フォトジェニックという単語は10年前は使っていたけど、もはや恥ずかしくて使えない。
フォトジェニックでインスタ映えを意識することは、丁寧な暮らしとかスローフードとか断捨離みたいな、いいことなんだけど流行りすぎて全然やりたくないリストに入ってしまった。
わたしはよく言えば古風な人間なんですが、普通に言えば時代遅れだ。
他撮りすら苦手だし、紙に手書きが一番楽だし、固定電話を契約してスマホを捨てるかいつも迷っているし、ノンカフェインもグルテンフリーも大嫌いだ。今だって半纏を着て小説を読みながら煙草を吸いまくり、コーヒーを飲んでますよ。

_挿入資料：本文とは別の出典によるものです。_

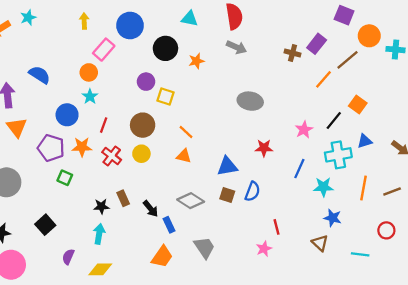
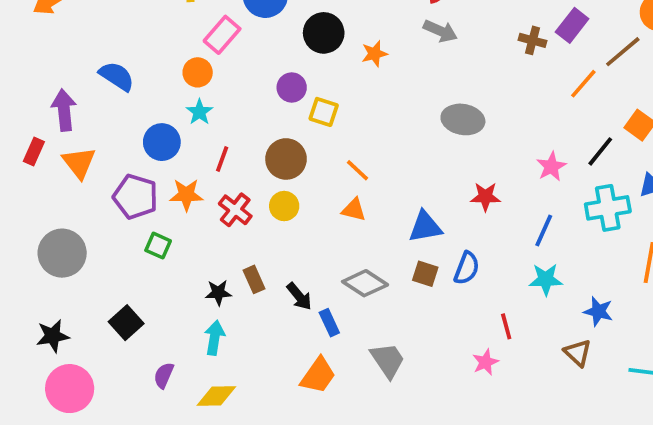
cyan star: (323, 187) -> (546, 279), moved

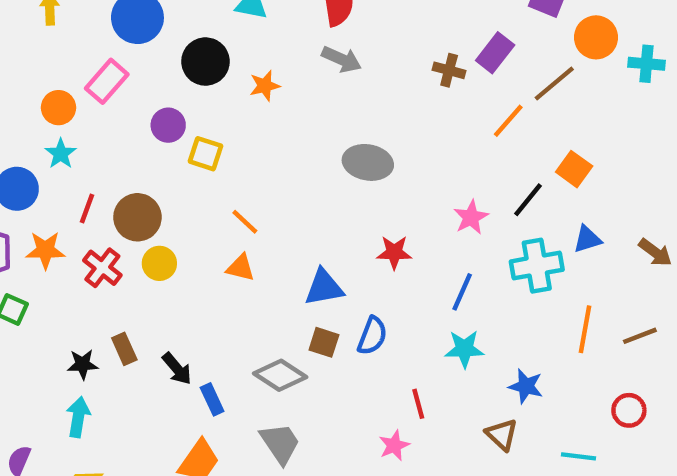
pink rectangle: (222, 35) -> (107, 81), moved
brown circle: (286, 159) -> (137, 217), moved
gray diamond: (365, 283) -> (280, 375), moved

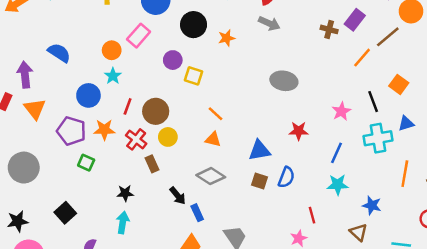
black line: (528, 200) -> (373, 102), turned -60
brown rectangle: (124, 349) -> (152, 164), moved
gray diamond: (280, 375) -> (211, 176), moved

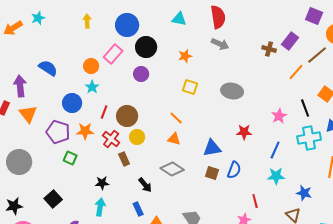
black circle: (194, 25) -> (146, 47), moved
yellow square: (194, 76) -> (190, 87), moved
blue rectangle: (197, 213) -> (138, 209), moved

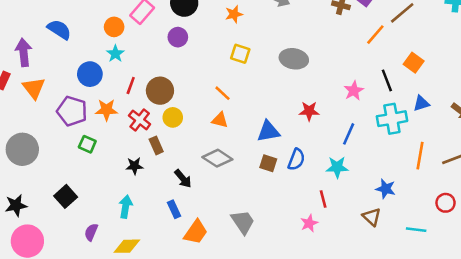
cyan star: (276, 176) -> (337, 167), moved
black star: (102, 183) -> (134, 166), moved

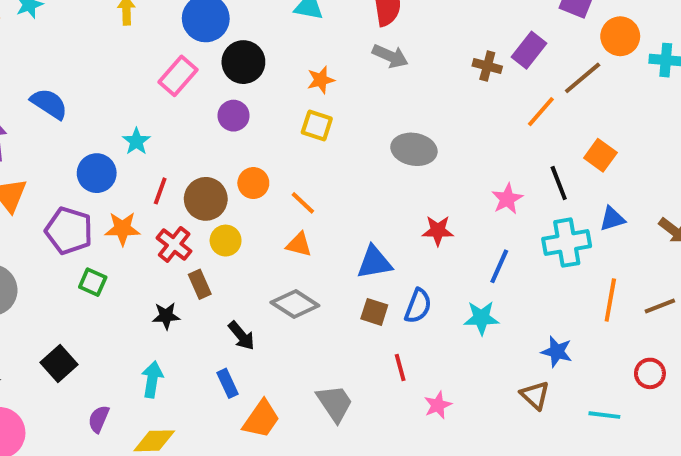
orange circle: (114, 27) -> (253, 183), moved
yellow square: (240, 54) -> (317, 126), moved
red line: (323, 199) -> (400, 367), moved

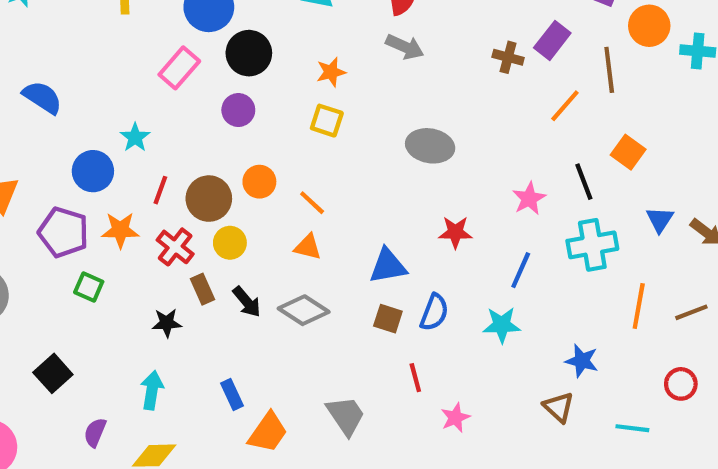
brown line: (583, 78) -> (609, 70), turned -57
blue triangle: (612, 219) -> (660, 220), moved, turned -40
black arrow: (241, 336) -> (247, 302), moved

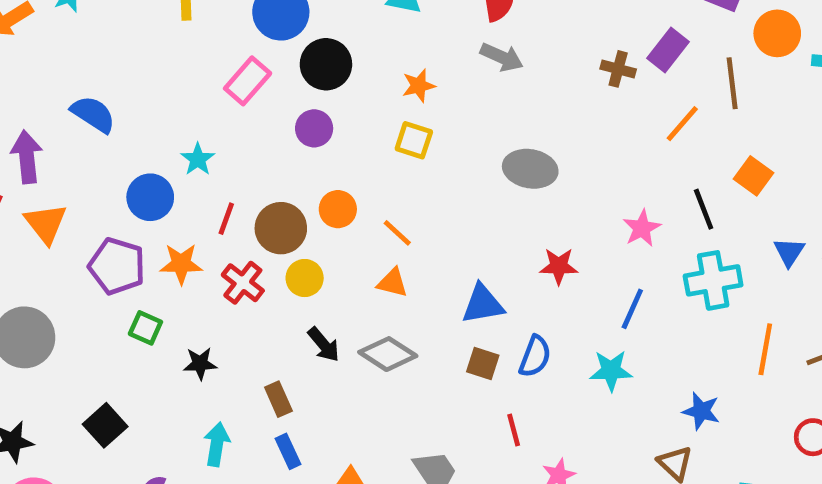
brown rectangle: (203, 289) -> (278, 399), moved
black star: (167, 323) -> (200, 364), moved
blue rectangle: (232, 394) -> (288, 451), moved

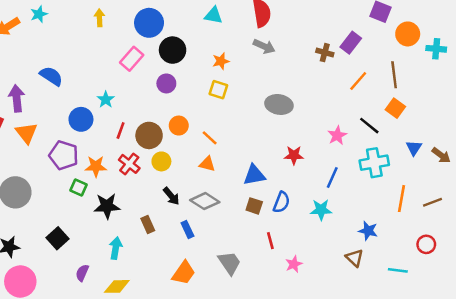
brown line: (732, 83) -> (394, 75), moved
black line: (704, 209) -> (369, 126), turned -30
orange star: (181, 264) -> (96, 166), moved
black star: (200, 364) -> (107, 206), size x1.5
blue rectangle: (288, 451) -> (187, 230), moved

だけど、まだ若い女の子には関心がある。自分が若い時には、他の若い女の子はコンプレックスの要因にしかならなかったけど、今はうまくいってなさげな世界中のガールズが、娘のような同志のような気持ちがして、応援したくなる。これをフェミニストって言うかしら。言わないな。
人は死ぬまで生きる。それに意味もクソもないんだけど、やり場のない寄る辺なさを持っているように見える人たちには、共感するし同情する。その苦しみは無意味だし、そのことをみんなよくわかっているからさ。
みうらじゅんが、人は生まれた時から余生って言ってました。わたしは知らない誰かや知っている誰かの余生の片鱗を、アプリを開いて覗き見している。それでやれやれって思って見るのをやめて煙草を吸う。
わたしの余生は肺癌で終わるかもなぁ。生きづらいのはわたしなんだけど、まぁたまにノートを書いて誰かに見てもらうのは、余生の過ごし方の一環としては前向きだなと思う。
オバさんも孤独に戦うぜ。オバさんがガールズより少しだけ楽なのは、孤独の楽しさを知っていることだと思う。
見られることより、ウォッチャーでいる方が随分向いていると思うんだけど、それって単にお節介精神が身についただけかもしれない。